The door to the men’s room was wide open.

Worse, it was pitch black inside again, but I realized as I stopped and looked that I had never turned it off. The linchpin in my horror came when the door suddenly began to slowly shut, as if it had been waiting for me as an audience before doing so. I turned away and went into the kitchen, trying not to think about the fact that the men’s room was just on the other side of the wall from the hallway I was about to go down. I looked down the hall at the front desk and the elevator out of there and it never seemed so far away before. I took a step, and from behind came another sound that sent shivers down my spine: the crash bar on the fire escape being pushed. I turned 180 degrees. The fire escape was located right next to the director’s office, and was just about two rows of cubicles away from the kitchen area. As I watched, the door to the fire stairs down the back of the building swung slowly open into darkness. I turned back toward the hall and ran. The sound of a ding indicated the arrival of the freight elevator, and as I passed it, its doors slowly began to open, just like the stall door in the bathroom. I heard the sound of rattling chains from inside, but I did not look.

I was running. Running for that front desk. Running for the elevator down to the lobby. When I got there, I slammed into the wall between the elevator doors and punched at the down button desperately. I turned back to look where I came from. Every time I do, I think of Lot’s wife in the story of Sodom and Gomorrah. You never fucking look back. Ever.

The back area of the office was bathed in blackness. I could not see it at all. There was some light coming into the kitchen from the developer area, but even as I stood there watching, it seemed to fade and become dark. I looked at the elevator floor indicator and prayed that the approaching car was brightly illuminated. 2… 3… 4… The ding of its arrival was beautiful. The doors opened to a well-lit salvation. I scrambled into the elevator and frantically hammered at the ground floor button. As the doors slowly started closing, I watched the encroaching darkness seem to swallow the office. When the car reached the ground floor, I was squashed down into the corner, terrified that it would at any moment fill the compartment and eat me. I bolted through the lobby and out onto the street where I promptly threw up, grossing out a passing cyclist who yelled words of encouragement as he continued down the street.

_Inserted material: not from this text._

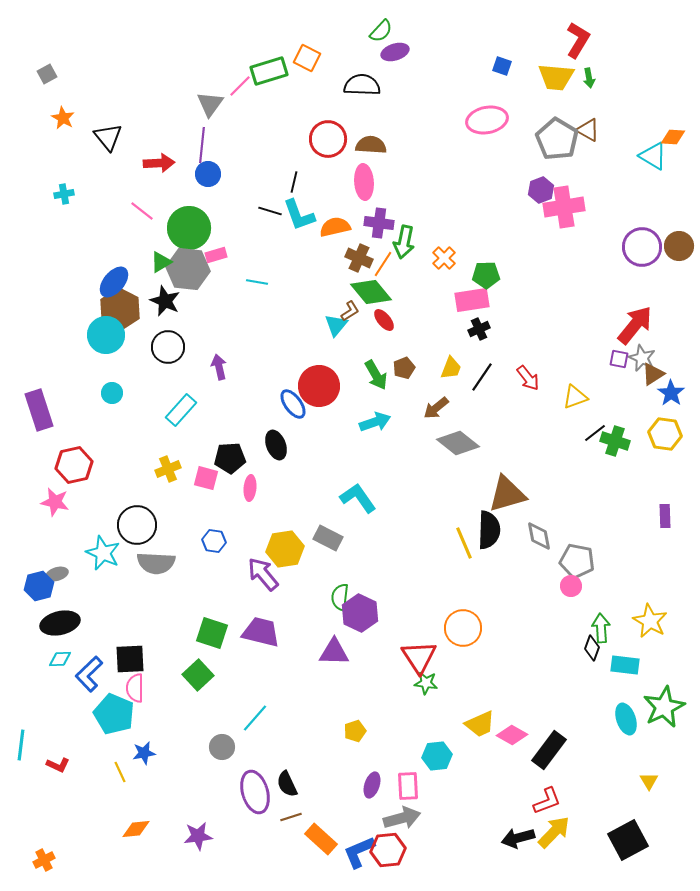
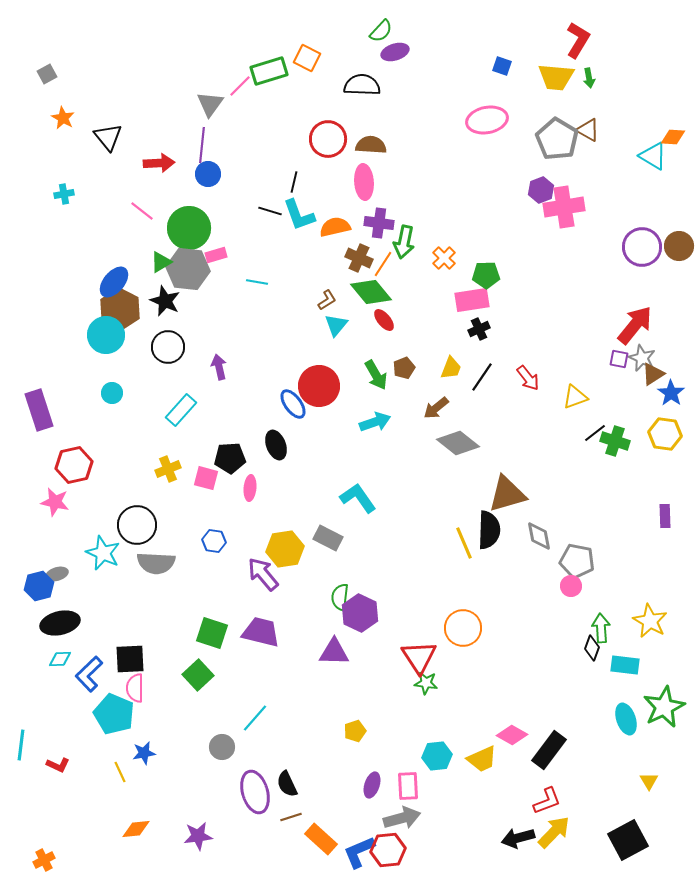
brown L-shape at (350, 311): moved 23 px left, 11 px up
yellow trapezoid at (480, 724): moved 2 px right, 35 px down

I did not return to the office the next day. I told the producer I had gotten violently sick, and she talked the client into extending the deadline. I got chastised for forgetting to set the alarm, but no harm was done. Three months later, they reorganized the back area of the office, built the subordinates’ offices, tore down a wall between our section and the kitchen and set the cubicles up in a more standard format, moving me away from my little corner by the dark hallway. I never went down that hallway again. In the remaining year that I was there, if I had to go, I walked down to the front desk and took the elevator down a floor where there was a public access restroom. Much bigger, much cleaner, much brighter, and far less haunted.